Su abuelo dibujaba en la tierra roja de las Medianías como si su mano desplegara la sombra atávica de todos los antepasados desconocidos. Luego vio pintar a su padre cuando era un niño. Vivía en La Isleta, ese crisol de razas y de náufragos que fueron dejando los años en las aceras, pero que jamás perdieron la pista sabia del horizonte oceánico.

Cuando su maestro, don Domingo Déniz (a la sazón mi abuelo materno), trajo al centro escolar las primeras tizas de colores, el pequeño Sergio quedó prendado de ellas y les dio buen uso. Da igual que pintara una virgen o un atardecer en Las Canteras. Con el tiempo este artista autodidacta fue evolucionando en su estilo hasta llegar a la madurez creativa que hoy encontramos en estos cuadros forjados en el vacío del basalto y en los colores con los que el artista se sigue haciendo preguntas que solo es capaz de responder con la intuición de su propio arte.

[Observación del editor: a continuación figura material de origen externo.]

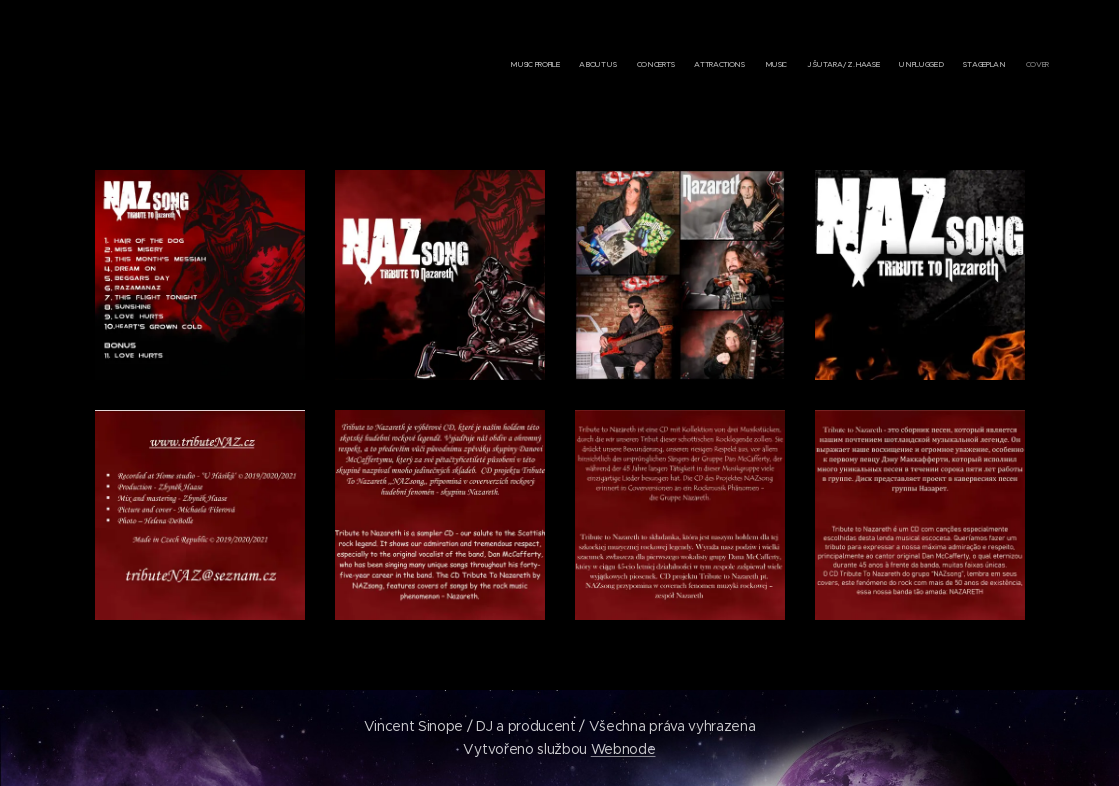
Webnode (623, 749)
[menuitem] (906, 65)
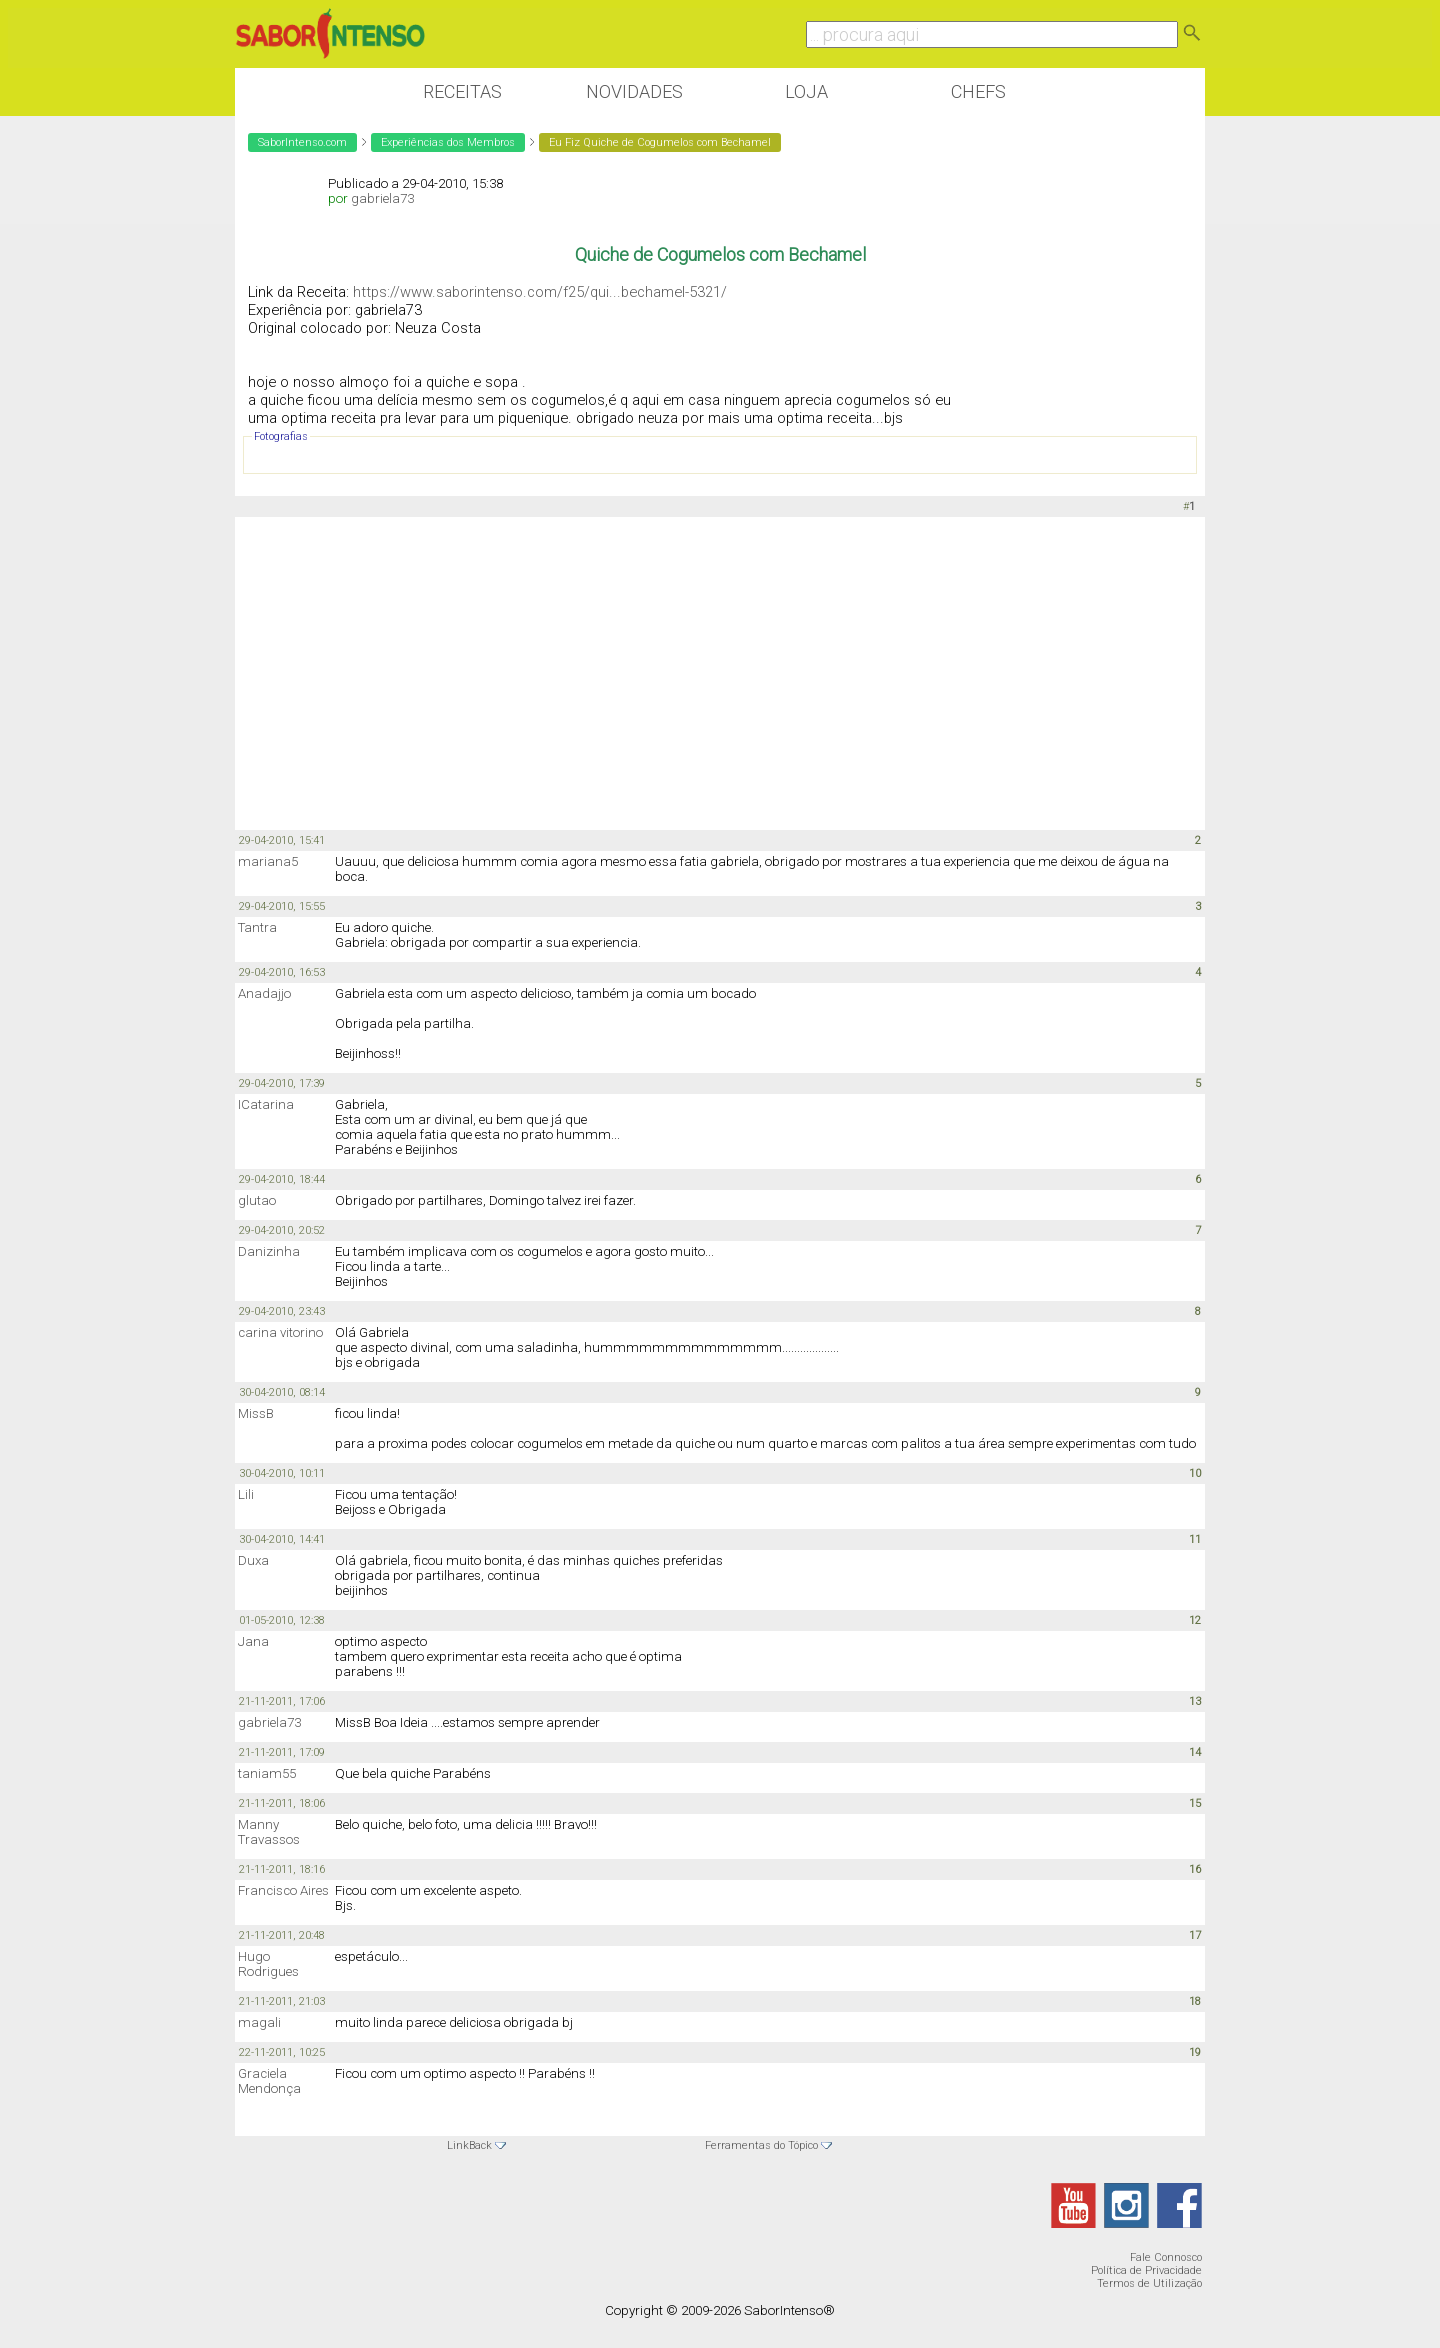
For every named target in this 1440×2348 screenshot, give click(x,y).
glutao (257, 1200)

Cuando era niño se ganaba la vida como podía: daba igual que fuera de recadero o de conserje. Aprendió que hay que estar siempre atento y vivo para salir adelante. Sus primeros cuadros los vendió en el Pueblo Canario, a donde acudía en busca de clientes foráneos que entendían su pintura porque venían de países en los que la mirada al arte estaba mucho más arraigada que en unas islas en donde la cultura era una exclusividad a la que solo podían acceder los más privilegiados.

Su obra está llena de luz y color. Desde 1988, año en el que nació mi primera hija, ha estado participando en exposiciones individuales y colectivas. A sus muestras pictóricas ha unido sus obras escultóricas, desde El Drago de La Garita a La Mirada, ubicada en el acceso a Las Terrazas. Ambas pueden contemplarse desde la Autovía del Sur de la isla. Pero también es un reputado fotógrafo, aunque él lo lleve con discreción, comportamiento propio de su modestia.

La mente de Sergio siempre está en ebullición artística. Hasta cuando está comiendo en un restaurante no puede parar de dibujar en los manteles de papel. Se le va artísticamente la mano y con su pluma plasma con una facilidad increíble lo que tiene en su cabeza. Hasta su firma es artística, tanto al pie de una factura como en su tarjeta de crédito.

Mi vida no se explica sin su presencia. Tengo en casa unos cuantos cuadros de él que me acompañan permanentemente y logran que mi espacio sea más habitable y acogedor, como si uno se sintiera mucho más seguro cerca de la belleza, o como si compensara el lodazal que encuentras muchas veces de puertas afuera. Tengo cuadros que les pintó a mis hijos pequeños hace más de veinte años y otros recientes, como el que le pintó a mi madre. Al lado de estos cuadros figurativos de intenso vínculo sentimental hay otros abstractos y geniales que llevan también su firma.

Estoy rodeado de Giles como si estuviera ceñido de Picassos. Como su admirado César Manrique, Sergio Gil es un artista que toca todos los palos del arte con maestría, pero sin presumir, con esa modestia y esa serenidad que sosiega a quien tiene la suerte de compartir sus vivencias y sus recuerdos. Siempre comparo su obra con un regreso a la infancia, quizá porque aquel niño de La Isleta se salvó pintando y rebuscando entre los colores con los que intentaba perpetuar aquel cielo que se encendía cada tarde iluminando el paisaje lejano de sus ancestros, ese espacio misterioso y ancestral que uno reconoce siempre detrás de cada uno de sus trazos.